だから獲物が息も絶え絶えでも、散々に食い散らかすのだ。


「そう…し」

「酷い声だな」

「誰の、せ…だと」

「僕以外だったら大問題だ」


甘やかす仕種に油断して、喉元を軽く噛まれた。
あんなに食べたのにまだ満たされない。
そんな総士に一騎は苦笑しながらも、小さく頷き惜しむ事なく己を賄う。


096:『愛してみろよ』


自分を愛せなかった。
ずっといなくなってしまえば良いと、嫌悪した蟠りが消えても自信が持てない。
だから好きだと言われた瞬間、一騎は喜びよりも絶望した。


「何で俺なんかを?」

「お前をそんな風にしたのは僕だ」

「愛せるものなら愛してみろよ…」

「悪いが今も昔も、一騎だけを愛してきた。これから先もずっとだ」


097:『最初から最後まで』


「いいのか?」


と問われ小さく頷く。


「お前に無理はさせたくない」


と告げられ淡く笑む。


「今ならまだやめてやれる」


なんて言葉に首を振り、


「どうしても耐えられなかったら、遠慮なく僕を殴って止めろ」


とまで言われ少し呆れて、愛おしさが溢れる。
結局最初から最後まで、一騎にとって痛みでさえ幸せでしかなかった。


098:『多分上手く笑えていない。』


「これお前に渡して欲しいって」


差し出された恋文ですと言わんとばかりの封筒。
一騎は多分上手く笑えていない己に気付いてない。


「そんな顔をするなら受け取って来るな」

「でも…」

「一騎にはその権利がある。
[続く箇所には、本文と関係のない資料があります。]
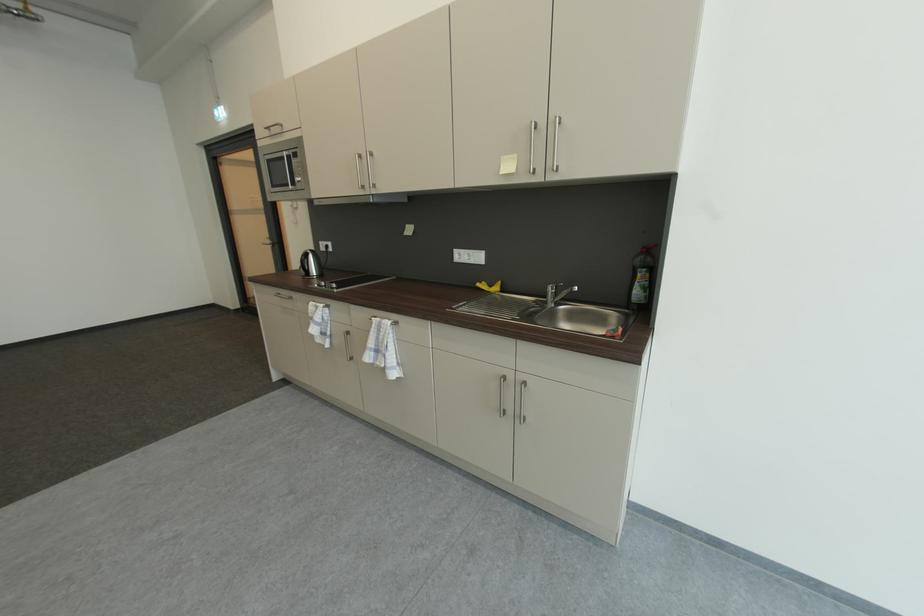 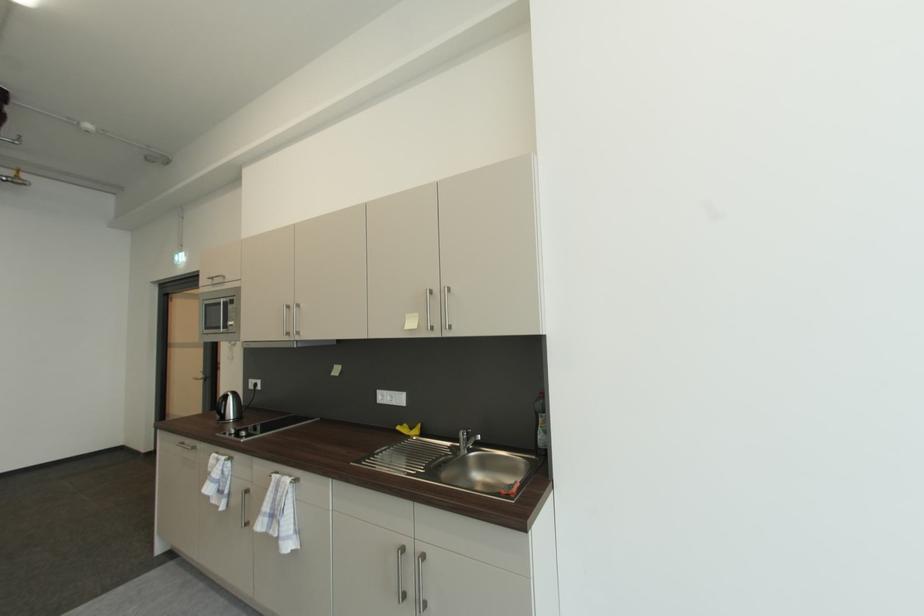 The point at (642, 286) is marked in the first image. Where is the corresponding point in the second image?

(545, 430)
お前は僕の何だ?」

「…ッ」


手紙を奪って後ろに放り投げる。
お前以外は必要ないと引き寄せ抱きしめた。


099:『お風呂上がりの髪を拭いてあげる』


総士の髪の手入れをする事は、一騎の密かな楽しみだ。
だからお風呂上がりの濡れた亜麻色の髪の水分を、丁寧に丁寧にタオルで拭き取っていく。


「随分楽しそうだな」

「うん、楽しい」

「自分で言うのも何だが、長いし面倒じゃないのか?」

「コレも総士の一部だと思うと、ただ愛おしい」

「ッ…そうか」

「うん」


100:『逃げるものは追うしかない』


壁に押し付けられ唇が触れそうな距離だった。


「総士、離せよ…」

「逃げるものは追うしかない。やっと捕まえたお前を、僕がそう簡単に離すと思うか?」


この獰猛な支配の色を滲ませる双眸に、捕まってはいけなかったのに…


「お前の負けだ一騎、諦めろ」


言葉とは裏腹に、拘束するため絡みついた腕は酷く優しかった。